* [INSTRUCTIONS FOR THE TASK]:
I need the lines from the one holding "importantes de vidrios." to the last line of the data below repeated exactly, both included, without pictures.

* [EXERCISE DATA]:
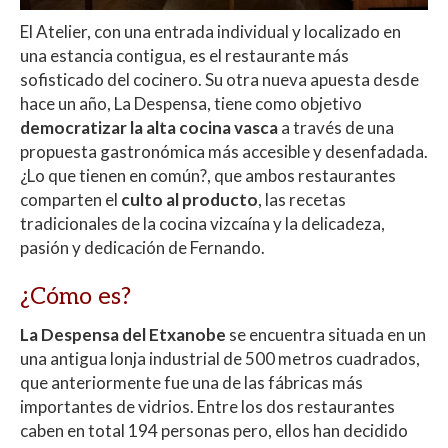
El Atelier, con una entrada individual y localizado en
una estancia contigua, es el restaurante más
sofisticado del cocinero. Su otra nueva apuesta desde
hace un año, La Despensa, tiene como objetivo
democratizar la alta cocina vasca
a través de una
propuesta gastronómica más accesible y desenfadada.
¿Lo que tienen en común?, que ambos restaurantes
comparten el
culto al producto
, las recetas
tradicionales de la cocina vizcaína y la delicadeza,
pasión y dedicación de Fernando.
¿Cómo es?
La Despensa del Etxanobe
se encuentra situada en un
una antigua lonja industrial de 500 metros cuadrados,
que anteriormente fue una de las fábricas más
importantes de vidrios. Entre los dos restaurantes
caben en total 194 personas pero, ellos han decidido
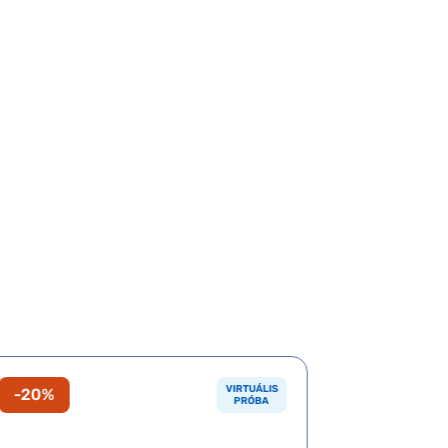
VIRTUÁLIS
-20%
-20%
PRÓBA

* [EXPECTED OUTPUT]:
importantes de vidrios. Entre los dos restaurantes
caben en total 194 personas pero, ellos han decidido
VIRTUÁLIS
-20%
-20%
PRÓBA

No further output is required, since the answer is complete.